Edwards is also continuing his political gamble of admitting a mistake in voting to originally authorize the use of force in Iraq. The risk: does he come of as genuine. If Edwards can seem genuinely reformed and likeable, this gamble pays off and he becomes a strong anti-war advocate. If the move is perceived as showmanship, Edwards comes off as cheap, boyish and not an anti-war bulwark. Being as Edwards is having trouble shedding his trial lawyer elitism, this gamble runs an especially high risk.
Obama defend his (and by association Clinton’s) quiet vote. He counter charged that he has always been against the war, and Edwards only recently recanted his authorization. While factually true, Obama doesn’t seem any more attractive by pushing someone else into the slop. Plus, with Edwards claiming he made a mistake, exactly how meaningful is the charge?
Then Obama makes the empty gesture of asking the others to not “play politics” with the war. Don’t forget, Obama uses the war on the campaign trail as much as the others. So what exactly is he wishing for? Iraq is the campaign issue of the present, a massive foreign policy question with huge domestic ramifications. It seems the war would be the most logical place focus political energy, in an age where the candidates and the media “play politics” with literally everything.
Then there is Hillary Clinton, doing her best impression of being above the fight. Her tactic: blame Bush. Exactly how much distance can she get from blaming the soon-to-be lame duck? Firstly, all the candidates and the Democratic voting base are already in agreement on Bush. Secondly, bashing Bush doesn’t exactly reassure those who are upset with Hillary for originally authorizing the war or continuing the fund it. Lastly, the ‘above the pack’ strategy would seem much more effective if Hillary could keep her own dirty laundry out of the press.
Oddly, the candidates with the most sensible tactics are those with the least strength. Kucinich is ready to blame congress (along with Bush of course) for the war, and is keeping his story simple in opposition to the war in any form. Biden took a stable stance defending his vote for funding as essential to protect the troops.
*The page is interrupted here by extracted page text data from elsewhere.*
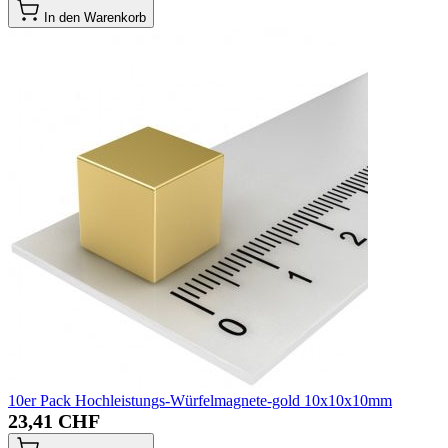
In den Warenkorb
10er Pack Hochleistungs-Würfelmagnete-gold 10x10x10mm
23,41 CHF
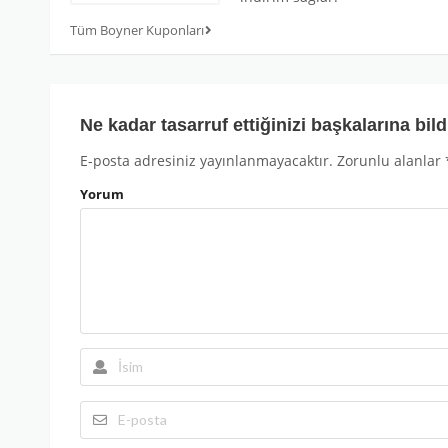
Tüm Boyner Kuponları
Ne kadar tasarruf ettiğinizi başkalarına bild
E-posta adresiniz yayınlanmayacaktır.
Zorunlu alanlar
Yorum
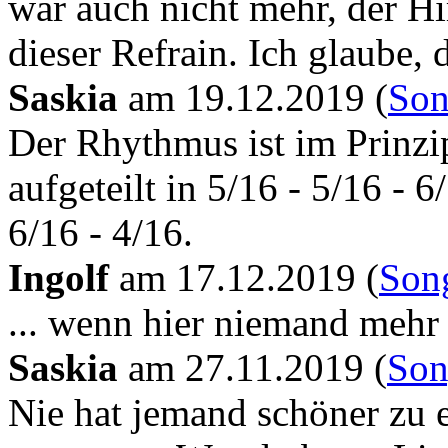
war auch nicht mehr, der H
dieser Refrain. Ich glaube, d
Saskia
am
19.12.2019 (
Son
Der Rhythmus ist im Prinzip
aufgeteilt in 5/16 - 5/16 - 6
6/16 - 4/16.
Ingolf
am
17.12.2019 (
Song
... wenn hier niemand mehr s
Saskia
am
27.11.2019 (
Son
Nie hat jemand schöner zu 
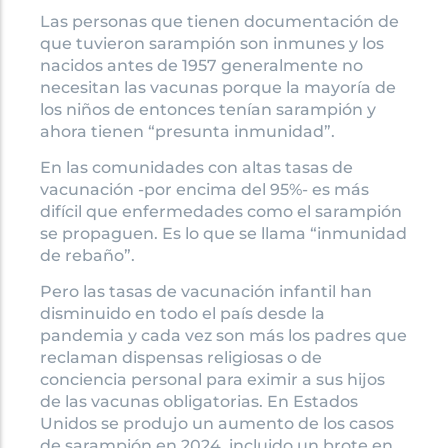
Las personas que tienen documentación de
que tuvieron sarampión son inmunes y los
nacidos antes de 1957 generalmente no
necesitan las vacunas porque la mayoría de
los niños de entonces tenían sarampión y
ahora tienen “presunta inmunidad”.
En las comunidades con altas tasas de
vacunación -por encima del 95%- es más
difícil que enfermedades como el sarampión
se propaguen. Es lo que se llama “inmunidad
de rebaño”.
Pero las tasas de vacunación infantil han
disminuido en todo el país desde la
pandemia y cada vez son más los padres que
reclaman dispensas religiosas o de
conciencia personal para eximir a sus hijos
de las vacunas obligatorias. En Estados
Unidos se produjo un aumento de los casos
de sarampión en 2024, incluido un brote en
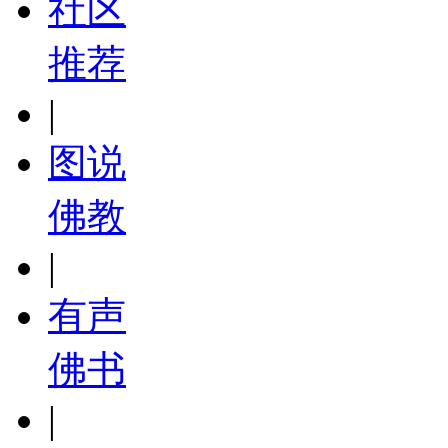
社区
推荐
|
图说
佛教
|
有声
佛书
|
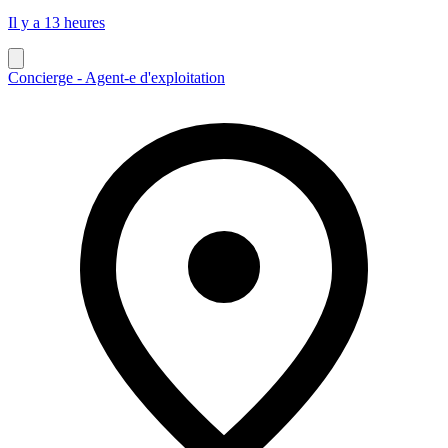
Il y a 13 heures
Concierge - Agent-e d'exploitation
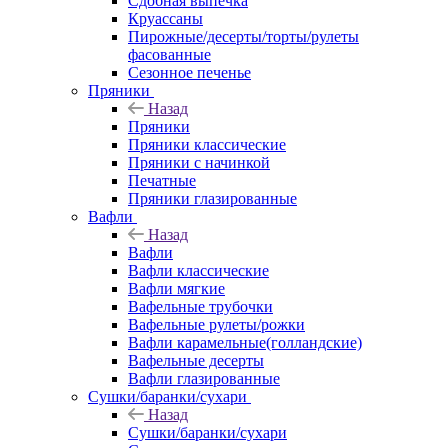
Сдобная выпечка
Круассаны
Пирожные/десерты/торты/рулеты
фасованные
Сезонное печенье
Пряники
Назад
Пряники
Пряники классические
Пряники с начинкой
Печатные
Пряники глазированные
Вафли
Назад
Вафли
Вафли классические
Вафли мягкие
Вафельные трубочки
Вафельные рулеты/рожки
Вафли карамельные(голландские)
Вафельные десерты
Вафли глазированные
Сушки/баранки/сухари
Назад
Сушки/баранки/сухари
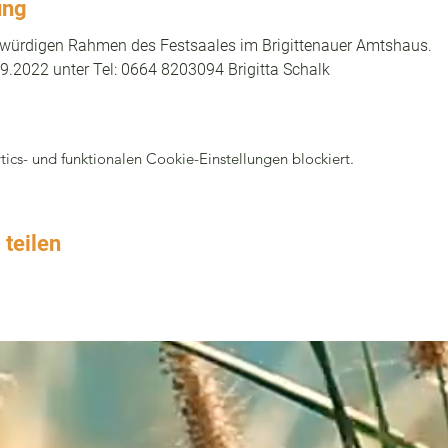
ung
 würdigen Rahmen des Festsaales im Brigittenauer Amtshaus.
9.2022 unter Tel: 0664 8203094 Brigitta Schalk
cs- und funktionalen Cookie-Einstellungen blockiert.
 teilen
Its early, tactics will change, and perhaps a candidate will be able to come across as smart, strong and likeable on Iraq. But for now, the Democratic field is plain petty. As the front runners scramble to blame each other and/or Bush for our foreign policy shortcomings, they don’t seem very presidential. For now the campaigns are showcasing drama more than leadership. The opportunity seems great for someone to prove him or herself better than the rest, and no one stepped up.
Sunday, June 3, 2007
Is the Press Softer on Obama than Giuliani?
A recent Pew survey asked respondents about the press coverage of the presidential election. The surprising (maybe) result: Republicans thought the media was too easy on the Democratic candidates in much higher numbers than Democrats thought the media was soft on the Republican candidates. Republicans, 45% of them, wish harsher coverage upon the Democrats, while only 24% of Democrats feel that way about coverage of the Republican candidates.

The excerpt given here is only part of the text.